WHAT THE EXERCISE ASKS
Given the entries that follow, write out exactly the lines starting at the one containing "Find the location of a particular element." and ending at the one containing "Locate an element", both ends included, and only those.

DATA SECTION

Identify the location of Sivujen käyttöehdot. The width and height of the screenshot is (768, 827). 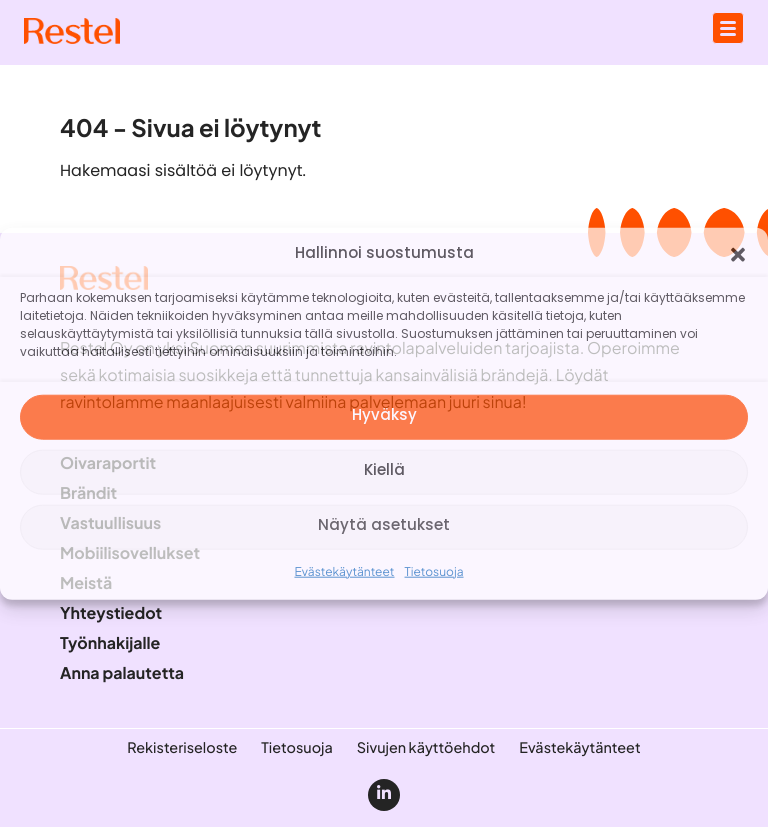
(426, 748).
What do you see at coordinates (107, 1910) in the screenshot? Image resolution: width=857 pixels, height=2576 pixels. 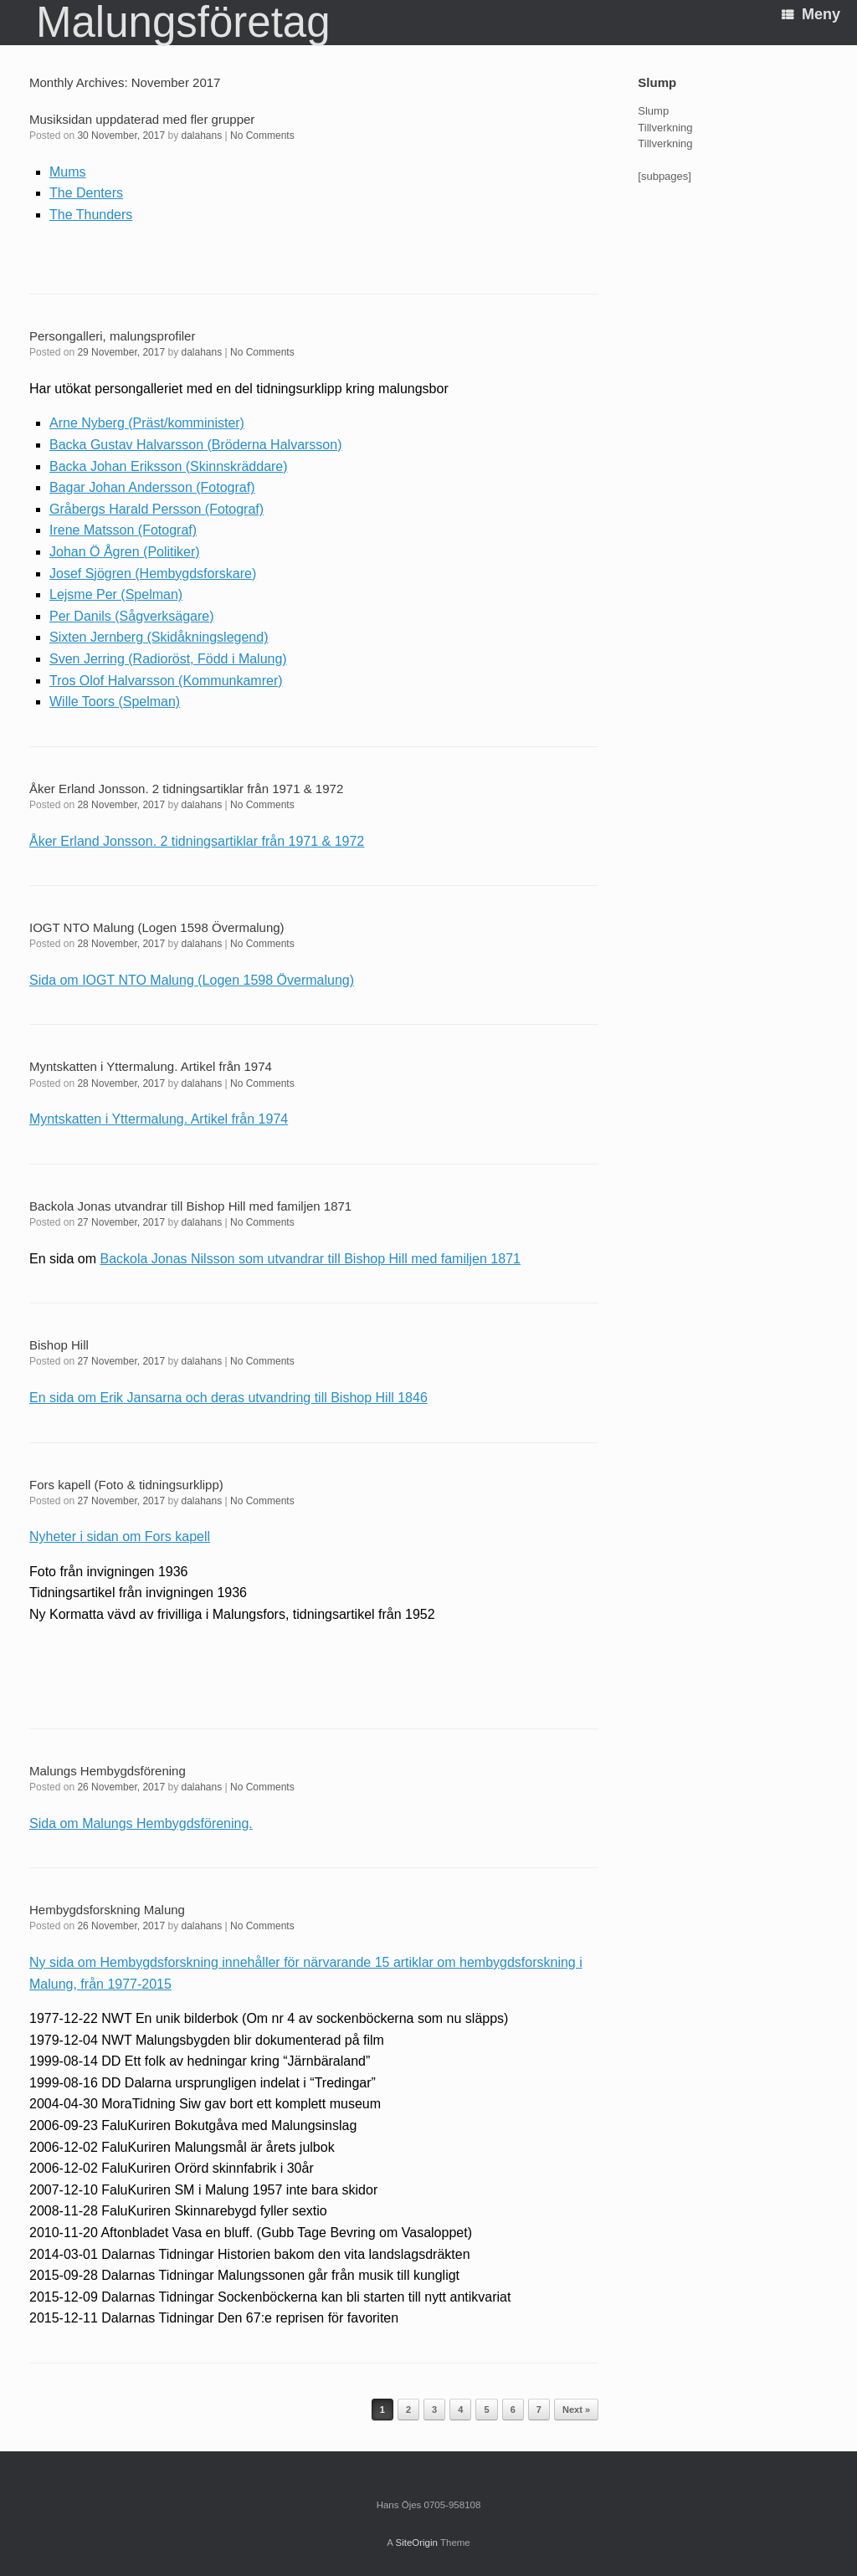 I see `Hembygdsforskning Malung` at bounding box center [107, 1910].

==

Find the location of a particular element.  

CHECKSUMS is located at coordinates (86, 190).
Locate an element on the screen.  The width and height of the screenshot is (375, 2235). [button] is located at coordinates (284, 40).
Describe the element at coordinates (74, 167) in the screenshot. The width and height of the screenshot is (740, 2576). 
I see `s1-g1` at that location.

RESULT OF THE TASK
Find the location of a particular element.  

CHECKSUMS is located at coordinates (86, 190).
Locate an element on the screen.  The width and height of the screenshot is (375, 2235). [button] is located at coordinates (284, 40).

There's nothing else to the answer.